# A SPECIAL Derivative of Matrix Determinant (tensor involved)

1. Oct 13, 2009

### roger1318

There is a surface defined by setting implicit function g(x)=0, where x is a 3 by 1 column vector, denoting a point on the surface;

3X1 vector $$\nabla$$g(x) is the Gradient(surface normal at point x;

3X3 matrix H(g(x)) = $$\nabla^2$$(g(x)) is the Hessian Matrix;

3X3X3 tensor $$\nabla^3g(\bold{x})$$ is $$\frac{\partial \bold{H}}{\partial \bold{x}}$$

The goal is to find $${\color{red}\frac{\partial (det(\bold{H}))}{\partial \bold{x}}}$$ ; which should be a 3X1 vector since the determinant of H is a scalar.

I found the formula for calculating the derivative of the determinant of a square matrix with respect to itself at (http://en.wikipedia.org/wiki/Matrix_calculus" [Broken]), which in my case here is a 3X3 matrix.

$$\frac{\partial (det(\bold{H}))}{\partial \bold{H}}=det(\bold{H})\cdot\bold{H}^-^1}$$

But what I want is the derivative with respect to that point x, not with respect to the matrix itself in the conventional sense.

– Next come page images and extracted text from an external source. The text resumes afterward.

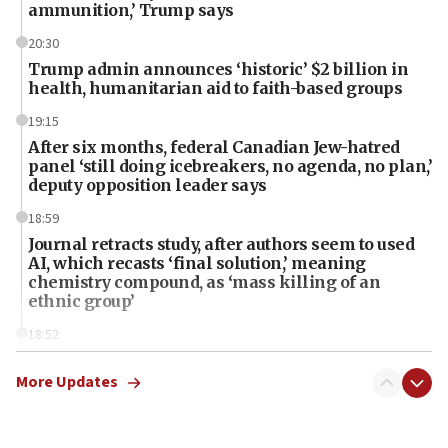
ammunition,’ Trump says
20:30
Trump admin announces ‘historic’ $2 billion in
health, humanitarian aid to faith-based groups
19:15
After six months, federal Canadian Jew-hatred
panel ‘still doing icebreakers, no agenda, no plan,’
deputy opposition leader says
18:59
Journal retracts study, after authors seem to used
AI, which recasts ‘final solution,’ meaning
chemistry compound, as ‘mass killing of an
ethnic group’
18:52
Teacher, who said ‘ethnic-studies means free
Palestine,’ won’t talk ‘Israeli-Palestinian conflict’
More Updates
at UC Berkeley workshop, school spokesman
tells JNS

So I attempted to use chain rule as we do in most cases:

$$\frac{\partial (det(\bold{H}))}{\partial \bold{x}}=\frac{\partial (det(\bold{H}))}{\partial \bold{H}}\cdot\frac{\partial \bold{H}}{\partial \bold{x}}=det(\bold{H})\cdot \underline{\bold{H}^-^1}}\cdot \underline{\underline{\nabla^3 g(\bold{x})}}$$

Now here comes the problem:
$${\color{blue}\bold{H}^-^1}}$$ is a 3X3 matrix and $${\color{blue}\nabla^3g(\bold{x})}$$ is 3X3X3 tensor; their multiplication product is still a 3X3X3 tensor but not the 3X1 vector as expected.

I am pretty sure something must've gone wrong; anybody could tell me where? And how am I supposed to deal with this determinant derivative issue? If for some reason the chain rule doesn't apply here, what rule should I use to get the 3X1 vector?